The US Army isn't prepared to fight a protracted guerrilla war. This is not from lack of qualified personnel. And certainly not from lack of money. The United States is now commonly said to spend 50% of the military budgets of the entire world.
It's because the Army made the decision, during and after the Vietnam War, to continue to orient itself around a conventional-warfare strategy. A major if unstated premise of the Powell Doctrine - previously known as the Weinberger Doctrine - was that the US would avoid protracted guerrilla warfare situations.

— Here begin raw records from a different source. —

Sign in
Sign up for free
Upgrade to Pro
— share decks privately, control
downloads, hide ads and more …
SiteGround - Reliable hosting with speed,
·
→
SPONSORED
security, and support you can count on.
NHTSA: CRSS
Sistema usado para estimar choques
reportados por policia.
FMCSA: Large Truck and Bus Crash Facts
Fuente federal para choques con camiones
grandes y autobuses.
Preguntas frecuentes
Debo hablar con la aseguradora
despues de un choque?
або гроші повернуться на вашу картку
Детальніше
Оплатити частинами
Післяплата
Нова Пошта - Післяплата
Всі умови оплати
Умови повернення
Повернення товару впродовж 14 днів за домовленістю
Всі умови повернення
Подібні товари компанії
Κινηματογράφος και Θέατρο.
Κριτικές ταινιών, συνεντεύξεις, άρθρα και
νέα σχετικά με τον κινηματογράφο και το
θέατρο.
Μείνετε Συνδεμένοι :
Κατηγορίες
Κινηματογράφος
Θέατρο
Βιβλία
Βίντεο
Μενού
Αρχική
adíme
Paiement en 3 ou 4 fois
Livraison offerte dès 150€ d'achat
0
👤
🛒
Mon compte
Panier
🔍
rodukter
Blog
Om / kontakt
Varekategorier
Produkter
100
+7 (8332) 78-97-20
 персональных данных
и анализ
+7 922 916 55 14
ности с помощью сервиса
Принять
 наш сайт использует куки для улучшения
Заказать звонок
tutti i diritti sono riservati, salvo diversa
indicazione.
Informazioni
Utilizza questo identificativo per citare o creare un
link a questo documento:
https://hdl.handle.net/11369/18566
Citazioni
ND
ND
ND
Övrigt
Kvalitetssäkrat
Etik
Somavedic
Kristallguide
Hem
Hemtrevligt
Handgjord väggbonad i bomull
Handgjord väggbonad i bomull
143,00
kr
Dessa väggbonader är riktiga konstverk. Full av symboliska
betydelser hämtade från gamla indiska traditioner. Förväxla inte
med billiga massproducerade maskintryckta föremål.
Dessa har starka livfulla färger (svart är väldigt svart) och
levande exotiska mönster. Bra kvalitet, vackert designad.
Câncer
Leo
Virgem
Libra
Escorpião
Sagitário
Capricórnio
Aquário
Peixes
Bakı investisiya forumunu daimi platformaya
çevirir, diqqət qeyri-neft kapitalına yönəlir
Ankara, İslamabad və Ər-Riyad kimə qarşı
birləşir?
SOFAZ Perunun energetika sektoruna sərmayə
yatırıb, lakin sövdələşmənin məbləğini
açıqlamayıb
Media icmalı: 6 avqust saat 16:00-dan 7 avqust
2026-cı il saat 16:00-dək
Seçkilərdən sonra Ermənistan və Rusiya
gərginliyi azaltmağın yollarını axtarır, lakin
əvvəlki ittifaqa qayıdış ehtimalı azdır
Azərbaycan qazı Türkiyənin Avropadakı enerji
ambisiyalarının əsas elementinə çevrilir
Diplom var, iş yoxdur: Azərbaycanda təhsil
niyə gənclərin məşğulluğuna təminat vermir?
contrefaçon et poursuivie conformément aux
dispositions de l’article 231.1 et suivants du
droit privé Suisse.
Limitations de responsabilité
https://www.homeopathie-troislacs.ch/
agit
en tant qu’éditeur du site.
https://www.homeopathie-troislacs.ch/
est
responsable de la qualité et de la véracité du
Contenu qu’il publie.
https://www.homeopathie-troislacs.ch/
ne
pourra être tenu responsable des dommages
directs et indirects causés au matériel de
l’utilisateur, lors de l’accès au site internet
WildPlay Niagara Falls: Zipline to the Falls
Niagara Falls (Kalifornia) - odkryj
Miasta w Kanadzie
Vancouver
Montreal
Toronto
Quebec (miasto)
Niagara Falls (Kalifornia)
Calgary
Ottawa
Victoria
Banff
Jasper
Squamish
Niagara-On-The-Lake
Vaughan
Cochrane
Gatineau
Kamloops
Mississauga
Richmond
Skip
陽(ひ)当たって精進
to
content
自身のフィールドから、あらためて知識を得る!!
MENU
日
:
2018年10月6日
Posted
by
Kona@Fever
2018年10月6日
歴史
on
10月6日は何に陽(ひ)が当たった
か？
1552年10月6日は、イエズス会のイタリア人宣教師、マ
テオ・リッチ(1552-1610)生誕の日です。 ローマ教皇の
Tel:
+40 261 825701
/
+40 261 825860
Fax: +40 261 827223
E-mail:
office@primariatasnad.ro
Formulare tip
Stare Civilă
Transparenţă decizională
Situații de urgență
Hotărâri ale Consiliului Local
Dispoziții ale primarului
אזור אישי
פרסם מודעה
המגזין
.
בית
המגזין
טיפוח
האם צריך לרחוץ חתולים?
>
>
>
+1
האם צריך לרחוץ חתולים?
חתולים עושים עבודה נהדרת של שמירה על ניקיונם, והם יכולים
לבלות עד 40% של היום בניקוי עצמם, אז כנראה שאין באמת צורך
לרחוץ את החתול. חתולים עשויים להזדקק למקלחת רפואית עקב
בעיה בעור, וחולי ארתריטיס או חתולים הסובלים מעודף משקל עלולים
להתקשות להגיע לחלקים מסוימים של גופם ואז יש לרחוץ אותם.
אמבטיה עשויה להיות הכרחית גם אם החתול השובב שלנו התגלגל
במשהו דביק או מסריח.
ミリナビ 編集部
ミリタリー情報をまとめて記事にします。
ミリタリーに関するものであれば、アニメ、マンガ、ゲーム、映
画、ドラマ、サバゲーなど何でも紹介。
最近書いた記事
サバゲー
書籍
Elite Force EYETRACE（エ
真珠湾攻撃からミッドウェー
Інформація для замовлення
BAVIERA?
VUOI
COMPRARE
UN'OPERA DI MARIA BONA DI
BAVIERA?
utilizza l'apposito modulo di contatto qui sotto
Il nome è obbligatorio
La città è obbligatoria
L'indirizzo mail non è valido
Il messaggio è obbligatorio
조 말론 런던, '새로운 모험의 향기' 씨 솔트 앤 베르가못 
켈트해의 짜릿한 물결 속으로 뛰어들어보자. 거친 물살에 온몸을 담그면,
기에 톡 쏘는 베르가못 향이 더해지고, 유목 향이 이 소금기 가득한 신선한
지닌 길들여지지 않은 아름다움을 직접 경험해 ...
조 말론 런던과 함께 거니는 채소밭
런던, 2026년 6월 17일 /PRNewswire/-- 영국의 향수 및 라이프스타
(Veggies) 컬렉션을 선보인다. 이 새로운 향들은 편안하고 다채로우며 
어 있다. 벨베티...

How this came about is described by Andrew Krepinevich, Jr., in his 1986 book The Army and Vietnam. Krepinevich supported the Iraq War prior to the March invasion. But his book is a thoughtful analysis and criticism of the Army's unwillingness to embrace a thoroughgoing counter-insurgency strategy in Vietnam, and its implications for later developments. One important point he makes is this (p. 9-10):
In a conventional war, supplies and support are brought up from the rear to support combat operations focused on the destruction of the enemy's armed forces. In an insurgency, supplies and support are at the front, among the people, and the direction of the logistical flow is opposite that of the line of advance (it flows from the "front lines" - the people - to the insurgents' rear base areas.) ... A common error on the part of "conventional" military people has been to view the interruption of infiltration or external support for the guerrillas as the key to isolating and defeating the insurgents.
I was reminded of this today when I saw this article in the Los Angeles Times:
"We have to deny the enemy sanctuary," said Col. Frederick Rudesheim, an infantry brigade commander in ambush-prone territory northwest of Baghdad who led a large-scale assault last week on a suspected guerrilla safe haven near Tikrit. "Unless we get this under control, there is fertile ground for external influence."